Based on the aforementioned concepts of gene, chromsome, and fitntess, the following pseudo algorithm is adopted from Dwivedi et al. (2012) to provide an overview of GA.

## GA steps

### Initialisation of population

Deng et al. (2015) posits that an initialisation strategy of chromosome and population is important for optimisation. This project implements random and nearest-neighbour initialisation for population.

### Selection strategies

Razali and Geraghty (2011) noted that selection is one of the important process in GA, experimenting different selection strategies to gauge performance. As a result of the tests, tournament selection strategy was considered to produce best solution quality for small size problems with low computing times than roulette wheel-based selection strategies. However, because of more randomness in this strategy, convergence becomes slower as the size grows. In addition, if the size increases larger, it was found that tournament selection tends to resort to premature convergence. To alleviate this, rank-based roulette wheel selection is used for larger sized problems where paths are assigned with a linear rank function rather than with a proportion of a fitness score. Rank-based roulette wheel selection prevents premature convergence but is considered to be computationally-expensive. Therefore, this project implemented tournament selection strategy for small size TSP and rank-based roulette wheel selection strategy for large size TSP.

### Crossover

This project implemented two crossover methods: simple and edge recombination, which were combined together to create new paths. In simple crossover, two points in the first selected path are determined randomly, passing between-points cities to a new path. Any cities missing from a new path is then filled from the second selected path. Edge recombination, informed by Liu (2014)’s edgy swapping crossover, is implemented based on pseudo algorithm listed on webpage. On step 1, after selecting two existing paths similar to simple crossover, edges of each path is collated. On step 2, a union set is performed to get a unique adjacency matrix. On step 3, initialise the first city from a random parent. Most importantly, on step 4, create a new path in a loop by adding the city with the fewest neighbours or randomly selecting the city if there is no neighbour.

### Mutation

Mutation introduces diversity into paths. In this project, simple swap mutation is implemented.

These were main four steps of the GA process. After the mutation step, the whole evolution process is to be looped through within a specified time frame.
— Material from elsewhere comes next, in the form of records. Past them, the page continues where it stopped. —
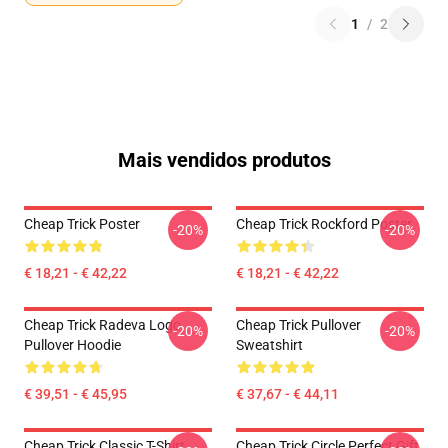
1
/
2
Mais vendidos produtos
Cheap Trick Poster
Cheap Trick Rockford Poster
-20%
-20%
€ 18,21 - € 42,22
€ 18,21 - € 42,22
Cheap Trick Radeva Logo
Cheap Trick Pullover
-20%
-20%
Pullover Hoodie
Sweatshirt
€ 39,51 - € 45,95
€ 37,67 - € 44,11
Cheap Trick Classic T-Shirt
Cheap Trick Circle Perfect Gift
## Query to obtain the best result for each TSP

As part of the assignment requirements, the solutions generated were stored in the database. From the database, the query below is to retrieve the solution with a minimum distance for a particular TSP.

## Results

With the aforementioned specific implementation, a greater variety of TSPs was run with the parameters of:

- Mixed initialisation strategy;
- Crossover strategy composed of half simple and half edge recombination;
- Mutation threshold rate of 0.6;
- Elitism rate of 0.6;
- Population size of 100,000; and
- Time limit of 600 seconds.

TSP | eli51.tsp (optimal: 426) | berlin52.tsp(optimal: 7542) | d493.tsp (optimal: 35002) | d1655.tsp (optimal: 62128) | usa13509.tsp (optimal: [19947008, 19982889]) |
---|---|---|---|---|---|

Result | 433 | 7,548 | 40,914 | 74,936 | 790,994 |

I have compared some of these results with those of my classmates and the result from the Simulated Annealing approach implemented by one classmate outperformed this GA. Overall, this TSP solver produced a reasonable, but not the best, result for each problem.

## Lessons learnt

This assignment was quite fun to code and taught me a great lesson - programming is not just about coding to solve direct problems. Rather, there were many side aspects to consider to integrate the solver, the database, and the GUI together. Initially, I did not like to work on the GUI, thinking too much to do in order to make a little component of the GUI. However, while I was working on it, the thought process of “If I am a user, how would I behave in this particular situation to achieve my goal?” became a norm and I do think that this is a valuable point in developing a program.